E mais: há nesta ideia de que certas pessoas podem estipular o que os outros devem fazer das suas vidas, um
preocupante resvalar para um pensamento muito perigoso que legitima, em certas circunstâncias, a imposição do trabalho coercivo. Deixem-me dar o exemplo muito conhecido e eloquente. Os primeiros abolicionistas acreditavam que os escravos, não podendo possuir nada, não tendo interesse directo no que as suas mãos faziam, não trabalhavam tanto quanto eram capazes. Se fossem libertados, se pudessem ganhar salários e comprar mercadorias - diziam eles - passariam a trabalhar muito mais e a produtividade aumentaria. Com base nessa crença económica (e, também, noutras de natureza moral e religiosa) aboliu-se a escravatura. Mas os sonhos optimistas dos abolicionistas não se realizaram. Em muitas regiões tropicais em vez de aumentar a produtividade decresceu. Porquê? Porque dispondo de terras onde podiam fixar-se e desenvolver uma simples economia de subsistência, os ex-escravos esquivavam-se ao trabalho nas plantações - que era duríssimo - ou só o faziam a troco de salários compensadores. E, então, como muitos negros não correspondiam às expectativas dos que se tinham empenhado em libertá-los, veio a convicção de que essa suposta "falha" ou "fracasso" dava aos seus "protectores" o direito de os tutelar paternalmente e de os forçar a trabalhar para seu próprio bem. E surgiram, ainda no século XIX, as leis contra a (suposta) vadiagem e a imposição do trabalho coercivo que, no fundo, nada mais eram do que a reposição da escravatura com outro nome.

O resto da história é bem conhecida, liga-se com a história do colonialismo e escuso de a repetir aqui.

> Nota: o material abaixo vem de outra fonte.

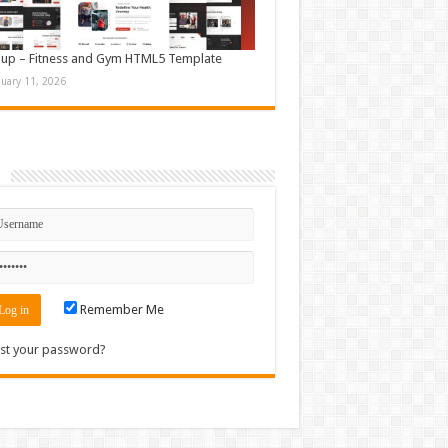
up – Fitness and Gym HTML5 Template
nuary 11, 2026
n
Remember Me
st your password?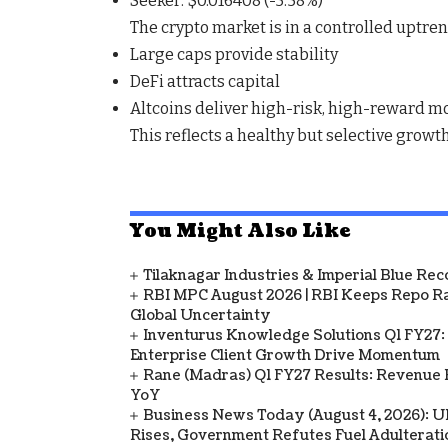
Seeker
: $0.016408 (
-5.58%
)
The crypto market is in a
controlled uptre
Large caps provide stability
DeFi attracts capital
Altcoins deliver high-risk, high-reward m
This reflects a
healthy but selective growt
You Might Also Like
Tilaknagar Industries & Imperial Blue Rec
RBI MPC August 2026 | RBI Keeps Repo Ra
Global Uncertainty
Inventurus Knowledge Solutions Q1 FY27:
Enterprise Client Growth Drive Momentum
Rane (Madras) Q1 FY27 Results: Revenue 
YoY
Business News Today (August 4, 2026): UPI
Rises, Government Refutes Fuel Adulterati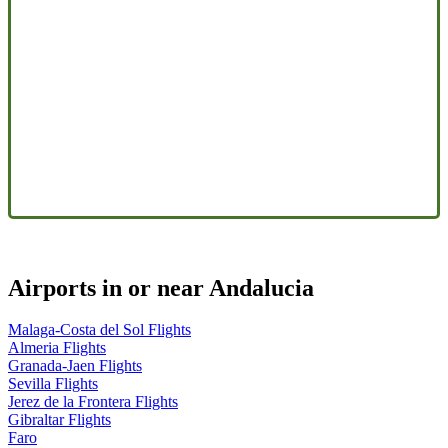
Airports in or near Andalucia
Malaga-Costa del Sol Flights
Almeria Flights
Granada-Jaen Flights
Sevilla Flights
Jerez de la Frontera Flights
Gibraltar Flights
Faro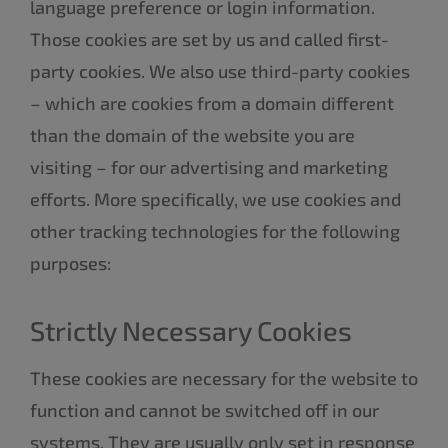
language preference or login information.
Those cookies are set by us and called first-
party cookies. We also use third-party cookies
– which are cookies from a domain different
than the domain of the website you are
visiting – for our advertising and marketing
efforts. More specifically, we use cookies and
other tracking technologies for the following
purposes:
Strictly Necessary Cookies
These cookies are necessary for the website to
function and cannot be switched off in our
systems. They are usually only set in response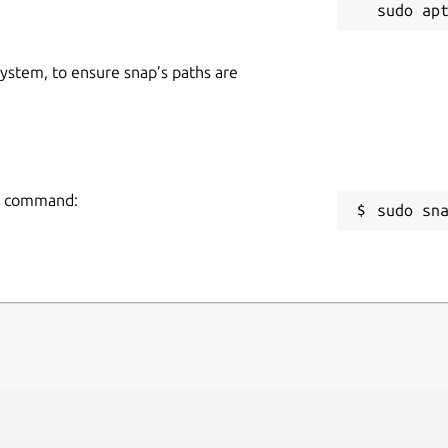
 system, to ensure snap’s paths are
ng command:
sudo sn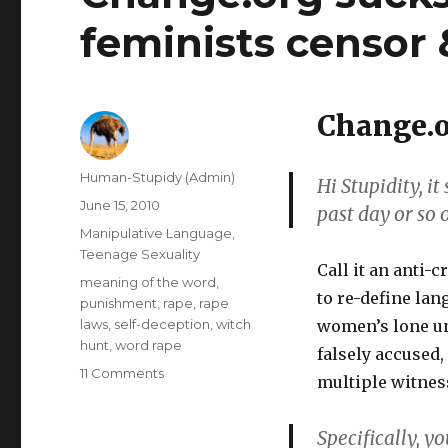
feminists censor 
Change.o
Author
Human-Stupidy (Admin)
Hi Stupidity, i
Posted
June 15, 2010
past day or so 
on
Categories
Manipulative Language
,
Teenage Sexuality
Call it an anti-
Tags
meaning of the word
,
to re-define lan
punishment
,
rape
,
rape
laws
,
self-deception
,
witch
women’s lone un
hunt
,
word rape
falsely accused,
on
11 Comments
multiple witnes
Change.org
sucks:
Specifically, y
"womens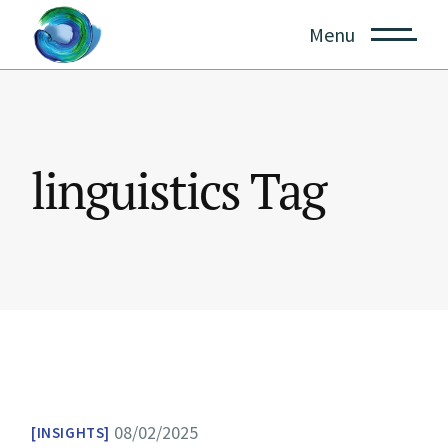
Skip
to
Menu
the
content
linguistics Tag
08/02/2025
INSIGHTS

O ponto, porém, é o seguinte: estão a reaparecer nos nossos dias muitos elementos desta ideologia tutelar que era comum no século XIX. Por isso, talvez fosse importante lembrar que graças aos beneméritos que se acham no direito de dirigir as nossas vidas, as boas intenções levam muitas vezes a terríveis soluções - João Pedro Marques (publicado pela 1ª vez in Jornal i, 9 de Abril de 2014).